- Born: August 1, 1952 Ena, Gifu Prefecture, Japan
- Died: June 18, 1985 (aged 32) Osaka, Japan
- Cause of death: Stabbed by bayonet
- Occupation: Businessman

Japanese name
- Kanji: 永野 一男
- Hiragana: ながの かずお
- Katakana: ナガノ カズオ
- Romanization: Nagano Kazuo

= Kazuo Nagano =

Japanese fraudster

Kazuo Nagano (永野 一男, Nagano Kazuo) was a Japanese fraudster. He was chairman of Toyota Shoji (unrelated to the car manufacturing company), a fraudulent gold investment company, which was responsible for swindling 3,855 people, mostly elderly, out of 12 billion yen.

== Early life ==
Nagano was born in Ena City, Gifu Prefecture.

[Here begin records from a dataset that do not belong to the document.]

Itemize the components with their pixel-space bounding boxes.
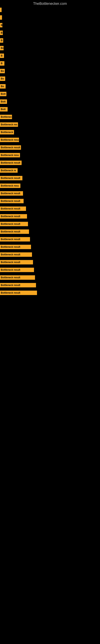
bar-fill: Bottleneck <box>0 130 14 134</box>
bar-fill: Bottleneck result <box>0 237 30 242</box>
bars-container: BBBBoBBBoBoBoBottBottBottBottlenecBottle… <box>0 6 100 297</box>
bar-item: Bottleneck res <box>0 122 100 128</box>
bar-fill: Bottleneck result <box>0 199 24 203</box>
bar-fill: Bo <box>0 76 5 81</box>
bar-item: Bottleneck result <box>0 260 100 265</box>
bar-item: Bottleneck result <box>0 221 100 227</box>
bar-item: Bottleneck result <box>0 275 100 280</box>
bar-fill: Bottleneck result <box>0 160 22 165</box>
bar-item: B <box>0 38 100 43</box>
bar-fill: Bo <box>0 84 6 88</box>
bar-fill: Bottleneck result <box>0 214 27 218</box>
bar-item: Bottleneck result <box>0 236 100 242</box>
bar-item: Bottleneck result <box>0 175 100 181</box>
bar-item: Bottleneck result <box>0 267 100 273</box>
bar-fill: Bottleneck result <box>0 230 29 234</box>
bar-fill: Bottleneck result <box>0 222 28 226</box>
bar-item: Bottleneck result <box>0 190 100 196</box>
bar-fill: Bott <box>0 107 8 112</box>
bar-item <box>0 7 100 13</box>
bar-fill: Bottleneck result <box>0 145 21 150</box>
bar-fill: Bottleneck result <box>0 290 37 295</box>
bar-fill: B <box>0 30 3 35</box>
bar-item: Bottleneck re <box>0 168 100 173</box>
bar-item: Bo <box>0 84 100 89</box>
bar-fill: Bo <box>0 69 5 73</box>
bar-item: B <box>0 53 100 58</box>
bar-list: BBBBoBBBoBoBoBottBottBottBottlenecBottle… <box>0 6 100 297</box>
bar-fill: B <box>0 61 4 66</box>
bar-item: Bott <box>0 99 100 104</box>
bar-fill: Bottleneck result <box>0 191 23 196</box>
bar-fill: Bottlenec <box>0 115 12 119</box>
bar-item: Bottleneck result <box>0 252 100 258</box>
bar-fill: Bottleneck result <box>0 260 33 264</box>
bar-item: Bottleneck result <box>0 160 100 166</box>
bar-item: Bott <box>0 106 100 112</box>
bar-item: Bottleneck result <box>0 244 100 250</box>
bar-fill: B <box>0 54 4 58</box>
bar-fill: Bottleneck result <box>0 283 36 288</box>
bar-fill: B <box>0 23 2 27</box>
bar-fill: Bo <box>0 46 3 50</box>
bar-fill <box>0 15 2 20</box>
bar-item: Bottleneck result <box>0 229 100 234</box>
bar-fill: Bottleneck resu <box>0 184 20 188</box>
bar-item: Bottleneck result <box>0 290 100 296</box>
bar-item: Bottleneck resu <box>0 137 100 143</box>
bar-fill: Bottleneck resu <box>0 138 19 142</box>
bar-item: Bottlenec <box>0 114 100 120</box>
bar-fill: Bottleneck result <box>0 275 35 280</box>
bar-fill <box>0 8 1 12</box>
bar-item: Bottleneck <box>0 130 100 135</box>
bar-item: Bottleneck result <box>0 206 100 212</box>
bar-fill: Bottleneck resu <box>0 153 20 158</box>
bar-item: B <box>0 22 100 28</box>
bar-item: Bottleneck result <box>0 214 100 219</box>
bar-item: Bottleneck result <box>0 198 100 204</box>
bar-fill: Bott <box>0 100 7 104</box>
bar-item: Bottleneck resu <box>0 152 100 158</box>
bar-item: B <box>0 30 100 36</box>
bar-fill: Bottleneck res <box>0 122 18 127</box>
bar-item: Bottleneck result <box>0 145 100 150</box>
bar-item: Bo <box>0 68 100 74</box>
bar-item: Bottleneck resu <box>0 183 100 188</box>
bar-fill: Bottleneck result <box>0 206 26 211</box>
bar-item: Bo <box>0 45 100 51</box>
bar-fill: Bottleneck result <box>0 252 32 257</box>
bar-item: B <box>0 60 100 66</box>
bar-item: Bott <box>0 91 100 97</box>
bar-fill: Bottleneck result <box>0 268 34 272</box>
bar-item <box>0 15 100 20</box>
bar-fill: Bottleneck result <box>0 245 31 249</box>
bar-fill: B <box>0 38 3 43</box>
bar-fill: Bottleneck result <box>0 176 22 180</box>
bar-item: Bo <box>0 76 100 82</box>
bar-fill: Bottleneck re <box>0 168 18 173</box>
bar-fill: Bott <box>0 92 6 96</box>
bar-item: Bottleneck result <box>0 282 100 288</box>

When he was 15 years old, he moved to his uncle's house in Hamada City, and graduated from a local junior high school. Nagano joined the mercantile company Okachi where he had high sales results, but he was dismissed when it was discovered that he profited by illegally investing the customer's money into the red bean market. After that, he changed his profession a number of times before founding Toyota Shoji, whose name was deliberately chosen to evoke the prestige of Toyota cars.
== Fraud ==
Toyota Shoji gained notoriety for its around-the-clock television commercials, which featured flashy imagery of luxury items and beautiful women while remaining vague as to the actual purpose of the enterprise, allegedly a precious metals investing company which sold certificates of ownership for (nonexistent) gold bullion. The company faced multiple complaints filed with the National Consumer Affairs Center of Japan, and were charged with fraud.

== Assassination ==
In 1985, two men – Masakazu Yano and Atsuo Iida – entered Nagano's house in Osaka through the window while at least 40 reporters watched, proceeding to stab him to death with a bayonet. One of the murderers received an 8-year jail sentence while the other received a 10-year sentence. The killers claimed to be hired assassins working on behalf of jilted former investors.